As of the census of 2000, there were 866 people, 346 households, and 255 families residing in the village. The population density was 280.5 PD/sqmi. There were 376 housing units at an average density of 121.8 /sqmi. The racial makeup of the village was 93.65% White, 0.12% African American, 1.62% Native American, 1.04% Asian, 0.12% Pacific Islander, 0.92% from other races, and 2.54% from two or more races. Hispanic or Latino of any race were 2.42% of the population.

There were 346 households, out of which 34.4% had children under the age of 18 living with them, 63.0% were married couples living together, 8.7% had a female householder with no husband present, and 26.3% were non-families. 25.1% of all households were made up of individuals, and 13.0% had someone living alone who was 65 years of age or older. The average household size was 2.50 and the average family size was 2.97.

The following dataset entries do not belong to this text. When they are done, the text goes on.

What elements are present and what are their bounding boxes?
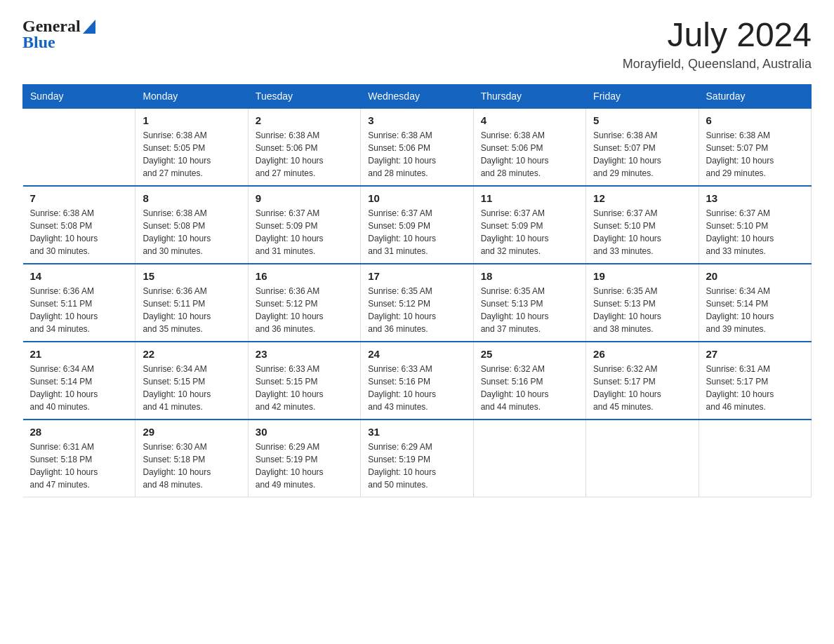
day-number: 8 [143,192,240,204]
day-info: Sunrise: 6:35 AM Sunset: 5:12 PM Dayligh… [368,285,465,335]
calendar-day-cell [473,420,585,497]
day-number: 14 [30,270,128,282]
day-info: Sunrise: 6:38 AM Sunset: 5:07 PM Dayligh… [593,129,691,180]
day-number: 2 [256,114,353,126]
day-info: Sunrise: 6:38 AM Sunset: 5:08 PM Dayligh… [143,207,240,257]
day-info: Sunrise: 6:38 AM Sunset: 5:08 PM Dayligh… [30,207,128,257]
calendar-week-row: 7Sunrise: 6:38 AM Sunset: 5:08 PM Daylig… [23,186,812,264]
day-number: 18 [481,270,578,282]
day-info: Sunrise: 6:37 AM Sunset: 5:09 PM Dayligh… [256,207,353,257]
day-number: 29 [143,426,240,438]
calendar-day-cell: 10Sunrise: 6:37 AM Sunset: 5:09 PM Dayli… [361,186,473,264]
calendar-day-cell: 3Sunrise: 6:38 AM Sunset: 5:06 PM Daylig… [361,108,473,186]
calendar-day-cell: 5Sunrise: 6:38 AM Sunset: 5:07 PM Daylig… [586,108,699,186]
calendar-day-cell: 26Sunrise: 6:32 AM Sunset: 5:17 PM Dayli… [586,342,699,420]
day-info: Sunrise: 6:36 AM Sunset: 5:11 PM Dayligh… [30,285,128,335]
logo-blue-text: Blue [22,33,55,52]
day-number: 11 [481,192,578,204]
title-block: July 2024 Morayfield, Queensland, Austra… [623,17,812,72]
logo-icon [83,20,95,36]
day-info: Sunrise: 6:29 AM Sunset: 5:19 PM Dayligh… [256,441,353,491]
calendar-day-cell: 24Sunrise: 6:33 AM Sunset: 5:16 PM Dayli… [361,342,473,420]
day-info: Sunrise: 6:32 AM Sunset: 5:16 PM Dayligh… [481,363,578,413]
day-number: 6 [706,114,804,126]
calendar-day-cell: 9Sunrise: 6:37 AM Sunset: 5:09 PM Daylig… [248,186,360,264]
calendar-day-cell: 29Sunrise: 6:30 AM Sunset: 5:18 PM Dayli… [135,420,248,497]
calendar-day-header: Wednesday [361,84,473,108]
day-number: 27 [706,348,804,360]
calendar-week-row: 1Sunrise: 6:38 AM Sunset: 5:05 PM Daylig… [23,108,812,186]
day-number: 31 [368,426,465,438]
page-header: General Blue July 2024 Morayfield, Queen… [22,17,812,72]
day-info: Sunrise: 6:37 AM Sunset: 5:10 PM Dayligh… [706,207,804,257]
day-info: Sunrise: 6:37 AM Sunset: 5:10 PM Dayligh… [593,207,691,257]
calendar-day-cell [699,420,811,497]
day-info: Sunrise: 6:38 AM Sunset: 5:05 PM Dayligh… [143,129,240,180]
day-number: 15 [143,270,240,282]
calendar-week-row: 14Sunrise: 6:36 AM Sunset: 5:11 PM Dayli… [23,264,812,342]
day-number: 26 [593,348,691,360]
day-number: 4 [481,114,578,126]
day-number: 30 [256,426,353,438]
calendar-header-row: SundayMondayTuesdayWednesdayThursdayFrid… [23,84,812,108]
calendar-day-cell: 27Sunrise: 6:31 AM Sunset: 5:17 PM Dayli… [699,342,811,420]
day-number: 28 [30,426,128,438]
calendar-day-cell: 22Sunrise: 6:34 AM Sunset: 5:15 PM Dayli… [135,342,248,420]
calendar-day-cell: 11Sunrise: 6:37 AM Sunset: 5:09 PM Dayli… [473,186,585,264]
day-number: 9 [256,192,353,204]
day-info: Sunrise: 6:35 AM Sunset: 5:13 PM Dayligh… [481,285,578,335]
calendar-day-header: Monday [135,84,248,108]
calendar-day-cell: 12Sunrise: 6:37 AM Sunset: 5:10 PM Dayli… [586,186,699,264]
calendar-day-cell: 28Sunrise: 6:31 AM Sunset: 5:18 PM Dayli… [23,420,135,497]
day-info: Sunrise: 6:32 AM Sunset: 5:17 PM Dayligh… [593,363,691,413]
day-number: 7 [30,192,128,204]
day-info: Sunrise: 6:35 AM Sunset: 5:13 PM Dayligh… [593,285,691,335]
calendar-day-cell: 19Sunrise: 6:35 AM Sunset: 5:13 PM Dayli… [586,264,699,342]
day-number: 23 [256,348,353,360]
calendar-day-cell: 21Sunrise: 6:34 AM Sunset: 5:14 PM Dayli… [23,342,135,420]
calendar-day-cell: 16Sunrise: 6:36 AM Sunset: 5:12 PM Dayli… [248,264,360,342]
day-info: Sunrise: 6:38 AM Sunset: 5:06 PM Dayligh… [481,129,578,180]
logo: General Blue [22,17,95,52]
day-info: Sunrise: 6:34 AM Sunset: 5:14 PM Dayligh… [30,363,128,413]
day-info: Sunrise: 6:30 AM Sunset: 5:18 PM Dayligh… [143,441,240,491]
calendar-day-header: Friday [586,84,699,108]
calendar-day-cell: 14Sunrise: 6:36 AM Sunset: 5:11 PM Dayli… [23,264,135,342]
calendar-day-cell: 1Sunrise: 6:38 AM Sunset: 5:05 PM Daylig… [135,108,248,186]
day-number: 17 [368,270,465,282]
calendar-day-cell: 23Sunrise: 6:33 AM Sunset: 5:15 PM Dayli… [248,342,360,420]
calendar-day-header: Sunday [23,84,135,108]
calendar-week-row: 28Sunrise: 6:31 AM Sunset: 5:18 PM Dayli… [23,420,812,497]
day-info: Sunrise: 6:31 AM Sunset: 5:17 PM Dayligh… [706,363,804,413]
day-info: Sunrise: 6:37 AM Sunset: 5:09 PM Dayligh… [368,207,465,257]
day-number: 20 [706,270,804,282]
day-number: 16 [256,270,353,282]
calendar-day-cell: 6Sunrise: 6:38 AM Sunset: 5:07 PM Daylig… [699,108,811,186]
calendar-day-cell: 31Sunrise: 6:29 AM Sunset: 5:19 PM Dayli… [361,420,473,497]
day-info: Sunrise: 6:29 AM Sunset: 5:19 PM Dayligh… [368,441,465,491]
day-info: Sunrise: 6:37 AM Sunset: 5:09 PM Dayligh… [481,207,578,257]
calendar-day-cell: 25Sunrise: 6:32 AM Sunset: 5:16 PM Dayli… [473,342,585,420]
day-number: 13 [706,192,804,204]
day-info: Sunrise: 6:33 AM Sunset: 5:16 PM Dayligh… [368,363,465,413]
calendar-day-cell: 18Sunrise: 6:35 AM Sunset: 5:13 PM Dayli… [473,264,585,342]
calendar-day-cell: 17Sunrise: 6:35 AM Sunset: 5:12 PM Dayli… [361,264,473,342]
calendar-day-cell: 20Sunrise: 6:34 AM Sunset: 5:14 PM Dayli… [699,264,811,342]
calendar-table: SundayMondayTuesdayWednesdayThursdayFrid… [22,84,812,497]
calendar-week-row: 21Sunrise: 6:34 AM Sunset: 5:14 PM Dayli… [23,342,812,420]
day-info: Sunrise: 6:34 AM Sunset: 5:15 PM Dayligh… [143,363,240,413]
calendar-day-cell: 8Sunrise: 6:38 AM Sunset: 5:08 PM Daylig… [135,186,248,264]
day-info: Sunrise: 6:36 AM Sunset: 5:11 PM Dayligh… [143,285,240,335]
day-info: Sunrise: 6:33 AM Sunset: 5:15 PM Dayligh… [256,363,353,413]
day-number: 22 [143,348,240,360]
month-year-title: July 2024 [623,17,812,54]
day-number: 12 [593,192,691,204]
calendar-day-cell [586,420,699,497]
day-info: Sunrise: 6:38 AM Sunset: 5:06 PM Dayligh… [368,129,465,180]
day-info: Sunrise: 6:31 AM Sunset: 5:18 PM Dayligh… [30,441,128,491]
day-number: 24 [368,348,465,360]
calendar-day-cell: 7Sunrise: 6:38 AM Sunset: 5:08 PM Daylig… [23,186,135,264]
day-info: Sunrise: 6:34 AM Sunset: 5:14 PM Dayligh… [706,285,804,335]
svg-marker-0 [83,20,95,34]
calendar-day-header: Thursday [473,84,585,108]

In the village, the population was spread out, with 26.9% under the age of 18, 6.0% from 18 to 24, 26.9% from 25 to 44, 25.8% from 45 to 64, and 14.4% who were 65 years of age or older. The median age was 38 years. For every 100 females, there were 94.6 males. For every 100 females age 18 and over, there were 87.8 males.

The median income for a household in the village was $37,303, and the median income for a family was $41,875. Males had a median income of $37,500 versus $23,125 for females. The per capita income for the village was $15,300. About 9.2% of families and 12.3% of the population were below the poverty line, including 14.8% of those under age 18 and 14.4% of those age 65 or over.

Historical population
| Census | Pop. | Note | %± |
| 1980 | 820 |  | — |
| 1990 | 823 |  | 0.4% |
| 2000 | 866 |  | 5.2% |
| 2010 | 869 |  | 0.3% |
| 2020 | 851 |  | −2.1% |
| 2025 (est.) | 788 | Decrease | −7.4% |
U.S. Decennial Census

==Court==
Anacoco has a Mayor's Court with the jurisdiction to try misdemeanor cases that occurs within the municipality. A person can appeal a decision of a Mayor's Court to the appropriate parish court with jurisdiction that will try the case de nova or "as new".